What is Llama 4?
Meta has released three core variants of Llama 4:
- Llama 4 Scout
A compact, single-GPU model ideal for developers and startups.
- Llama 4 Maverick
A high-performance model for multimodal enterprise use cases.
- Llama 4 Behemoth (Preview)
A STEM-specialized model designed for advanced research and training other models.

Source: Meta AI
What Makes Llama 4 Different from Previous Models?

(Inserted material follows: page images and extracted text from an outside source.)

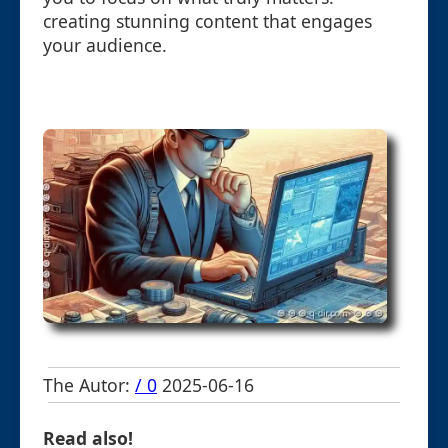
creating stunning content that engages
your audience.
The Autor:
/ 0
2025-06-16
Read also!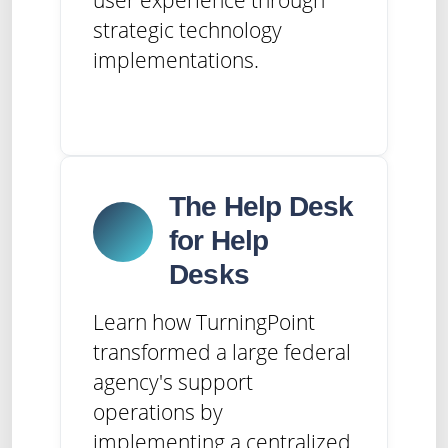
strategic technology
implementations.
The Help Desk
for Help
Desks
Learn how TurningPoint
transformed a large federal
agency's support
operations by
implementing a centralized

1. Adoption of Mixture-of-Experts (MoE) Architecture
- Llama 4 Scout
Features 16 experts with 17 billion active parameters and a total of 109 billion parameters. Its design allows it to operate efficiently on a single NVIDIA H100 GPU.
- Llama 4 Maverick
Incorporates 128 experts, maintaining 17 billion active parameters but expanding to a total of 400 billion parameters, catering to more complex tasks while still being deployable on a single H100 GPU.
2. Expanded Context Window
- Llama 4 Scout
Supports up to 10 million tokens, a substantial leap from the 128,000 tokens in Llama 3, facilitating tasks like analyzing extensive documents or large codebases.
- Llama 4 Maverick
Offers a 1 million-token context window, enhancing its capability in maintaining coherent and contextually rich interactions over extended conversations.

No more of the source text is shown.